O tanrı daha sonra ceza olarak onlar için yaptığı nehri alıp götürmüştü.

‘Bunu yapan aynı zamanda Yargı Suyu da olabilir.’

Hayır, durumun böyle olduğundan neredeyse emindi.

Düşünceleri bu noktaya geldiğinde aklına başka bir soru da geldi.

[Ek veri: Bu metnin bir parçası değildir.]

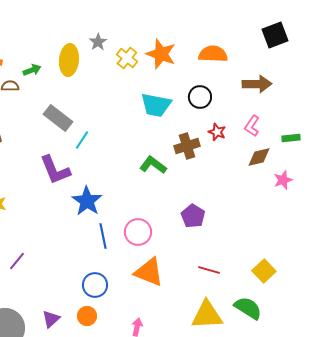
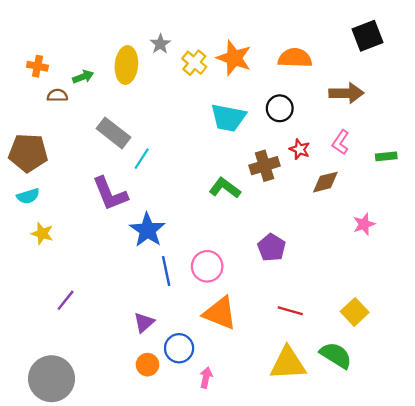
brown diamond: (259, 157) -> (325, 182), moved
pink star: (283, 180) -> (364, 224), moved
blue circle: (95, 285) -> (179, 348), moved
purple triangle: (51, 319) -> (144, 322), moved

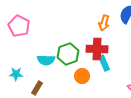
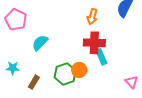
orange arrow: (104, 23) -> (92, 17), moved
green hexagon: (68, 54) -> (65, 74), moved
cyan semicircle: (46, 60) -> (40, 43), moved, turned 132

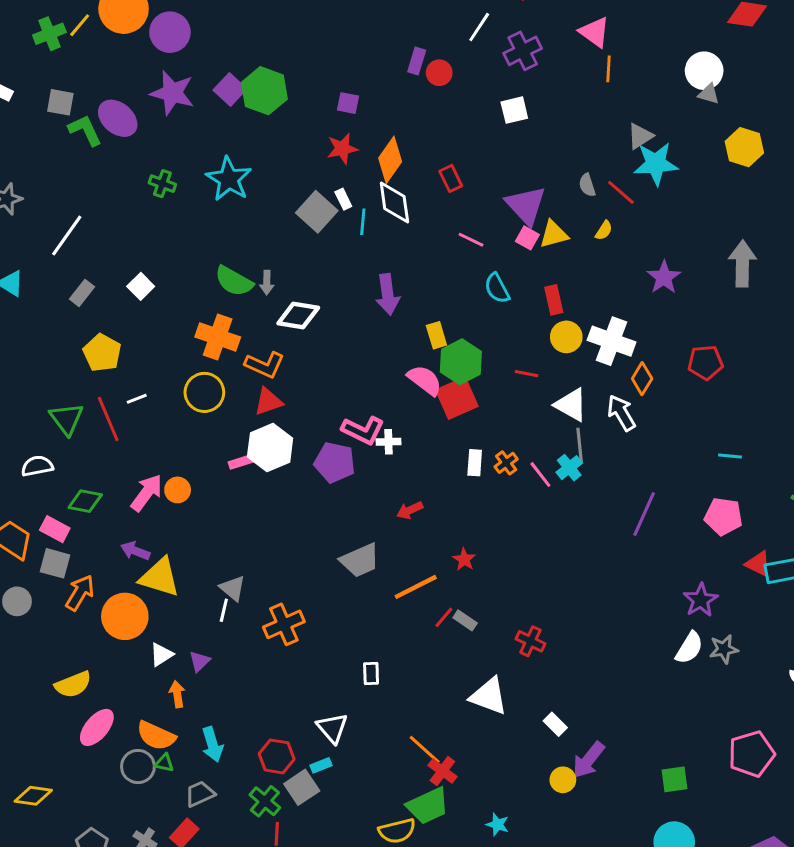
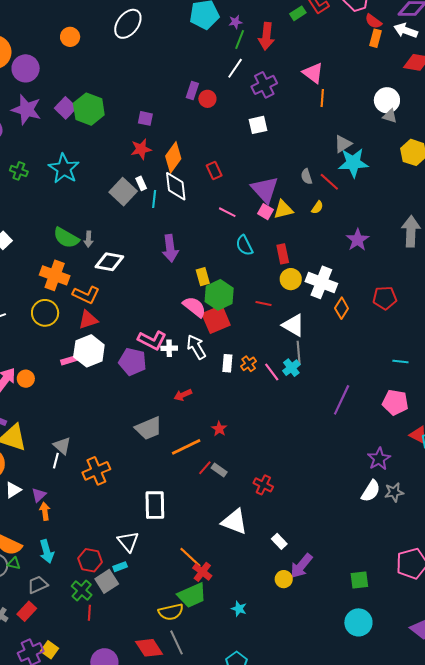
white arrow: (621, 413) -> (196, 347), moved
white rectangle: (371, 674) -> (155, 505), size x1.8
orange arrow: (177, 694) -> (45, 511), moved

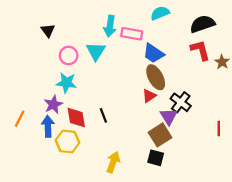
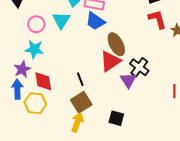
blue trapezoid: (153, 53) -> (95, 21), moved
red triangle: (149, 96) -> (110, 61), size x1.6
black line: (103, 115) -> (80, 79), moved
brown square: (160, 135) -> (81, 102), moved

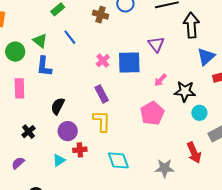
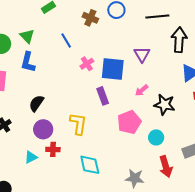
blue line: (70, 37) -> (66, 41), moved
purple rectangle: (102, 94) -> (103, 96), moved
cyan circle: (199, 113) -> (156, 137), moved

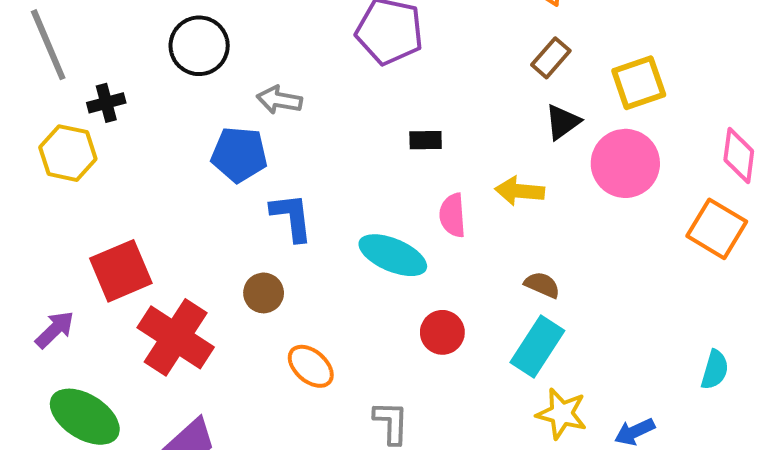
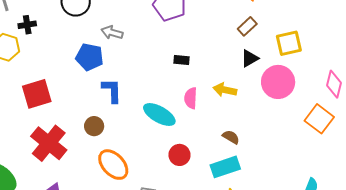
red square: (121, 271) -> (37, 94), moved
cyan rectangle: (537, 346) -> (225, 167), turned 32
orange ellipse: (311, 366) -> (113, 165), size x1.4

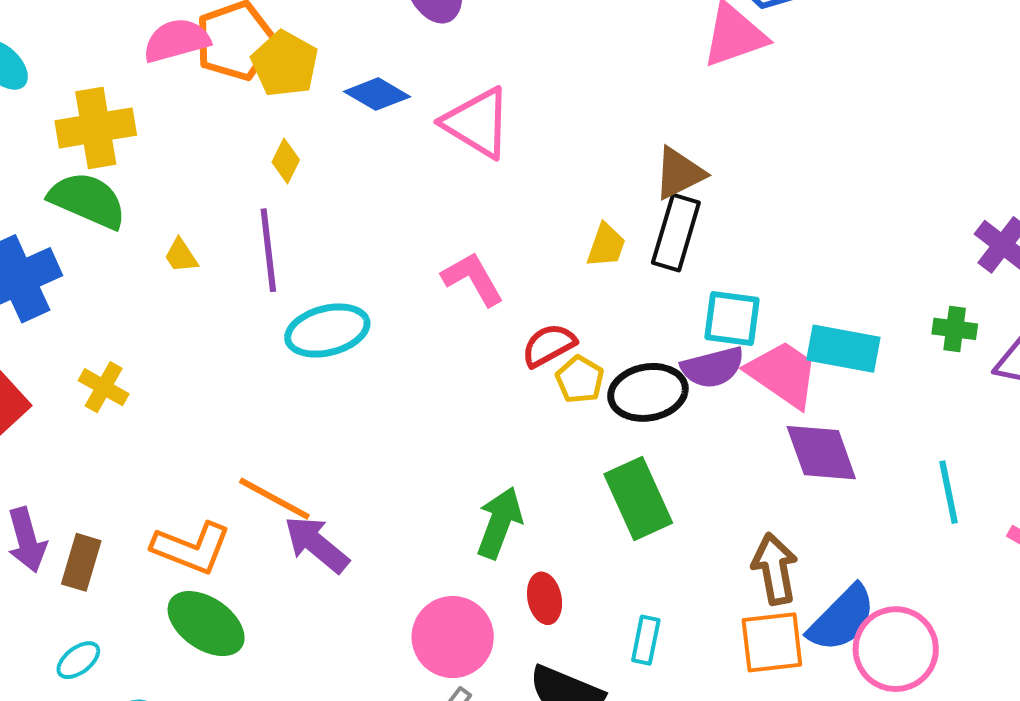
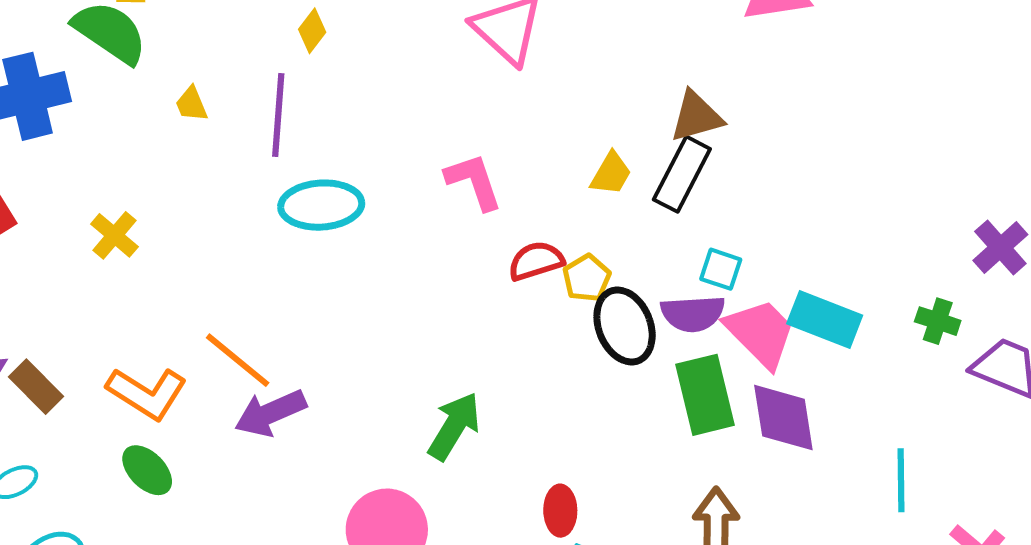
cyan square: (732, 319) -> (721, 269), size x0.7
yellow pentagon: (580, 379) -> (587, 278), moved
yellow cross: (104, 387) -> (114, 235), moved
black ellipse: (648, 392) -> (625, 326), turned 68
green rectangle: (638, 498) -> (705, 395), moved
purple arrow: (316, 544) -> (270, 413), turned -74
brown rectangle: (81, 562) -> (36, 387), turned -72
red ellipse: (545, 598) -> (560, 511), moved
green ellipse: (206, 624) -> (147, 470), size x0.7

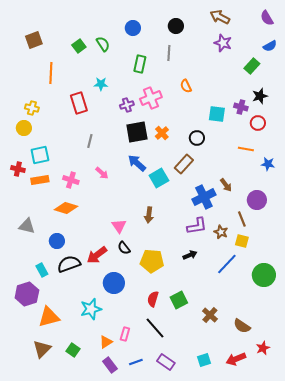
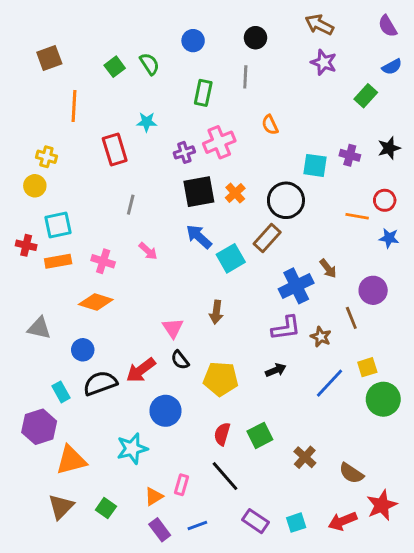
black star: (260, 96) -> (389, 148), moved
red circle: (258, 123) -> (385, 200), moved
black circle: (197, 138) -> (286, 200), size x1.6
yellow square: (242, 241) -> (367, 367), moved, turned -32
red star: (263, 348) -> (382, 505), size x1.5
purple rectangle: (166, 362) -> (255, 521), moved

Tanrının bu çocuğa değer verdiğini sanıyordum.

Ama kavga için deli olan biri mi?

Kulağa tuhaf gelen bir şey yok mu?’

“Ona değer veren savaş tanrısıysa bu mantıklı olurdu…”

Ama böyle olmasına imkân yoktu.

Bir savaş tanrısı, her kış göllerin donmasından muzdarip olan Kuzey halkı için donmayan bir göl yaratacak kadar cömert olabilir miydi?

Savaş tanrısı insanlarla ilgilenseydi, zaten savaşlara izin vermezdi.

“…Neden birdenbire savaş tanrısından bahsediyorsun? Gerçekten iyi misin? Bir sorun mu var?”

Kadim Ejderha, sadece 3 günü kalan Cale’in aniden kaşlarını çattığını ve kendi kendine mırıldandığını görünce endişelenmeye başladı.

Ancak, Cale’in onu duymamış gibi görünüyordu, o da gözlerini kaçırdı ve kendi kendine mırıldanmaya devam etti. Cale bilinçsizce bir iç çekti.

“…Ne halt…”

Süper Kaya, Cale’in zihninde uğulduyordu.

Her zaman ‘kendini feda edecek misin?’ diyen kişi. Bu sefer söyleyecek çok şeyi vardı, belki de bildiği bir şey ortaya çıktığı içindi.

– Haklısın. Savaş tanrısı o çocuğa değer verdi. Gençliğinden farklıydı. Güçle ilgili görevleri can sıkıcı bulmasaydı, tüm kıtanın hükümdarı olabilirdi. Ayrıca asla eşi benzeri olmayan bir zalim olurdu.

‘…Delirmek üzereyim.’

Bu Toonka’nın dövüş sevgisiyle karşılaştırılacak aynı seviyede bir durum değildi.

O bir zalimdi ve imparator seviyesindeydi.

“…Hayat kesinlikle zor.”

“Gerçekten iyi misin?”

Cale, kadim Ejderhanın elindeki günlüğü almadan önce Raon’u yumuşak çimin üzerine bir anlığına yerleştirirken Eruhaben’in tepkisini görmezden geldi. Sonra gelişigüzel ekledi.

“Ah, bu arada, Eruhaben-nim.”

“Ne var?”

“Ejderha melezinin boya büyüsü kaldırıldığında siyah saçları ve siyah gözleri vardı.”

Eruhaben’in gözleri kocaman açıldı. Günlüğe bakan Cale, konuşmaya devam ederken bunu fark etmedi.

“Bütün Ejderhaların kendi renkleri olduğunu duydum. Melezler için durum farklı mı?”

Eruhaben, dünyadaki tek beyaz altın Ejderhaydı.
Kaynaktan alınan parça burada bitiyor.